─── Dataset extract ───

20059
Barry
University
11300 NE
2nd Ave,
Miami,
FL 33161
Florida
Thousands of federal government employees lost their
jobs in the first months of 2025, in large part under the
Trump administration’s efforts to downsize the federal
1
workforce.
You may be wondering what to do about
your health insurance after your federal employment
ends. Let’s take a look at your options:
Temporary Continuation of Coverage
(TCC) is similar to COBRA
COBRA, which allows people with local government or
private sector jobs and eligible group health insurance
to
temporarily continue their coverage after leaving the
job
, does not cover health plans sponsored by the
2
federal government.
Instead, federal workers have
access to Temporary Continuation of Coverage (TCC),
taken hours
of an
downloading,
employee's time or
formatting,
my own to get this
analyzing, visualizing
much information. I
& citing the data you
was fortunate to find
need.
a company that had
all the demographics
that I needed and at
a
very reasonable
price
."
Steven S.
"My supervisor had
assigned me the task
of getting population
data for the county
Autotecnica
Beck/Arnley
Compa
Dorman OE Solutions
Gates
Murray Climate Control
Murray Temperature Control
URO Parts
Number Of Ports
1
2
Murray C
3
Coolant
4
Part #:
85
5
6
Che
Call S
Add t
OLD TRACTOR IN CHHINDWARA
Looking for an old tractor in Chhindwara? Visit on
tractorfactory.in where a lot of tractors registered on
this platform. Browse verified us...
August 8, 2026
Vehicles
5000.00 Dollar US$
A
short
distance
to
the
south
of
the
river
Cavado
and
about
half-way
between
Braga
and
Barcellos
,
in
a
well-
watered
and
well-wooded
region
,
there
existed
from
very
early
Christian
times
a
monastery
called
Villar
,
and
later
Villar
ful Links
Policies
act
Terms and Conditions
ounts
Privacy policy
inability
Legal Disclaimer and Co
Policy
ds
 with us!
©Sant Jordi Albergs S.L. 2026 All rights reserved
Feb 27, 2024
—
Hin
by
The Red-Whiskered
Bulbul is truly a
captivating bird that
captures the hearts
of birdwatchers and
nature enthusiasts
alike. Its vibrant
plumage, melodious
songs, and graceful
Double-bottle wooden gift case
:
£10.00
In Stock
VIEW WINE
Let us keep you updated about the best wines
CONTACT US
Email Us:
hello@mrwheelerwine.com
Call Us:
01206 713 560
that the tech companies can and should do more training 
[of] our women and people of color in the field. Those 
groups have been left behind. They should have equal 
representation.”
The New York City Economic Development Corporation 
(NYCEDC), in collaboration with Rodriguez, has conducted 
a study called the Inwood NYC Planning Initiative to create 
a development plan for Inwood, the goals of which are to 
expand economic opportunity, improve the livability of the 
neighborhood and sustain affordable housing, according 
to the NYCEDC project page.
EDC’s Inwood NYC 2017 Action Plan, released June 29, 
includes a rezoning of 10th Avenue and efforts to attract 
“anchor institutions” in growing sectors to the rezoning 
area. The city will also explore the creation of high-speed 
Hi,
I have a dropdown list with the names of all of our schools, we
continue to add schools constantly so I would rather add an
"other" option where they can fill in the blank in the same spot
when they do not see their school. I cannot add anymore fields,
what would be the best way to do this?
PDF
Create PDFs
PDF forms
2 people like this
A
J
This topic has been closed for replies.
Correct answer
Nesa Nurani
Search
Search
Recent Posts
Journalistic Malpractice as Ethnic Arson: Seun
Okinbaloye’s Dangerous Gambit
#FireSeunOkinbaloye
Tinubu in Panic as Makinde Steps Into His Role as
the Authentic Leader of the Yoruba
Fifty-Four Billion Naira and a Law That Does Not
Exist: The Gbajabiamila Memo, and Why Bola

───

_Problem requirements_
Among the lines of the data above, some may hold the word "people"; report how many, as a single number.

_Answer box_
3